Taliban dringen ins Zentrum von Kundus vor

Zwei Jahre nach dem Abzug der Bundeswehr aus Kundus sind die Taliban bei einer Offensive ins Zentrum der nordafghanischen Provinzhauptstadt vorgedrungen.

«Die Taliban haben ihre weiße Flagge im Standzentrum gehisst», sagte der Vizegouverneur der Provinz Kundus, Hamdullah Daneschi. «Die schweren Gefechte zwischen den Taliban und den Regierungstruppen dauern an.» Die Taliban kämpften sich am Montag bis auf einige hundert Meter an den schwer gesicherten Palast des Gouverneurs der Provinz Kundus im Stadtzentrum heran.
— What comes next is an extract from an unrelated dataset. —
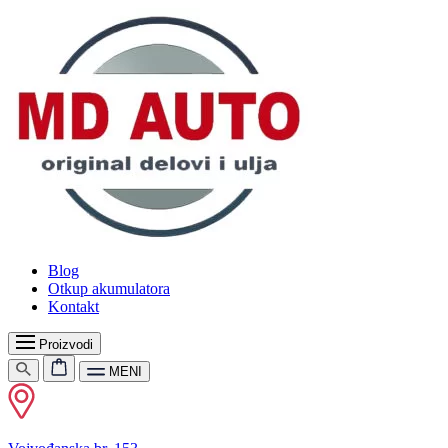
Blog
Otkup akumulatora
Kontakt
Proizvodi
MENI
Polizeisprecher Sajed Sarwar Hussaini sagte, der Palast und das Polizei-Hauptquartier seien weiterhin in der Hand der afghanischen Sicherheitskräfte. «Die Hälfte der Stadt wird von den Taliban kontrolliert, die andere Hälfte von Regierungstruppen.» Kundus wäre die erste Provinzhauptstadt, die seit dem Sturz des Taliban-Regimes Ende 2001 von den Aufständischen erobert würde.
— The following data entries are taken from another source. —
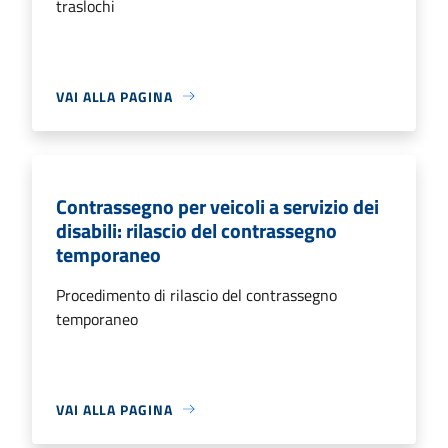
traslochi
VAI ALLA PAGINA
Contrassegno per veicoli a servizio dei
disabili: rilascio del contrassegno
temporaneo
Procedimento di rilascio del contrassegno
temporaneo
VAI ALLA PAGINA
Provinzratsmitglied Aminullah Ajuddin sagte, die Taliban hätten das Provinz-Gefängnis in ihre Gewalt gebracht und hunderte Gefangene befreit. «Ihnen allen wurde erlaubt, nach Hause zu gehen. Alle früheren Taliban-Kämpfer im Gefängnis schlossen sich dem Kampf gegen die Sicherheitskräfte an.»

Die radikalislamischen Aufständischen hatten am Montag die Offensive zur Eroberung von Kundus-Stadt begonnen. «Kundus-Stadt ist am Morgen aus mehreren Richtungen angegriffen worden», sagte Hussaini. Die Taliban riefen Zivilisten dazu auf, bis zum Ende der Kämpfe in ihren Häusern zu bleiben. Angaben zu Opfern lagen zunächst nicht vor.
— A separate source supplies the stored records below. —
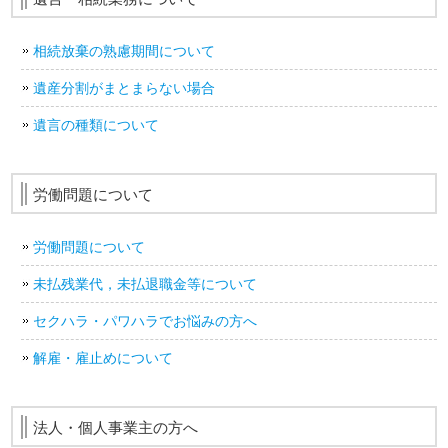
相続放棄の熟慮期間について
遺産分割がまとまらない場合
遺言の種類について
労働問題について
労働問題について
未払残業代，未払退職金等について
セクハラ・パワハラでお悩みの方へ
解雇・雇止めについて
法人・個人事業主の方へ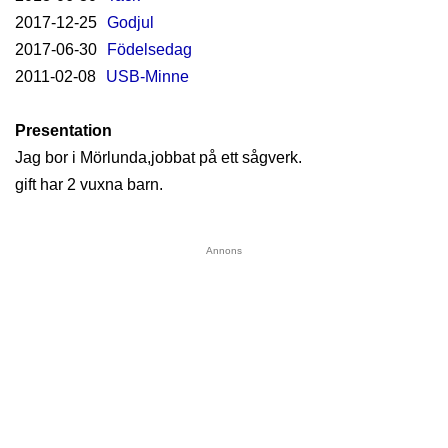
2017-12-25
Godjul
2017-06-30
Födelsedag
2011-02-08
USB-Minne
Presentation
Jag bor i Mörlunda,jobbat på ett sågverk.
gift har 2 vuxna barn.
Annons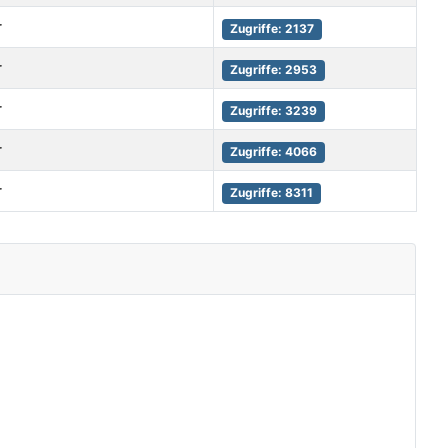
r
Zugriffe: 2137
r
Zugriffe: 2953
r
Zugriffe: 3239
r
Zugriffe: 4066
r
Zugriffe: 8311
Den Taliban gelang es, mehrere Regierungsgebäude unter ihre Kontrolle zu bringen. «Sie haben auch das öffentliche Krankenhaus mit seinen 200 Betten eingenommen», sagte Provinzratsmitglied Ghulam Rabbani Rabbani.

Taliban-Sprecher Sabiullah Mudschahid teilte über Twitter mit, in dem Provinz-Krankenhaus suchten Taliban-Kämpfer nach «verwundeten feindlichen Soldaten». Einige Polizisten seien gefangen genommen worden. Die Taliban hätten Fahrzeuge und Waffen erobert und setzten ihren Vormarsch fort.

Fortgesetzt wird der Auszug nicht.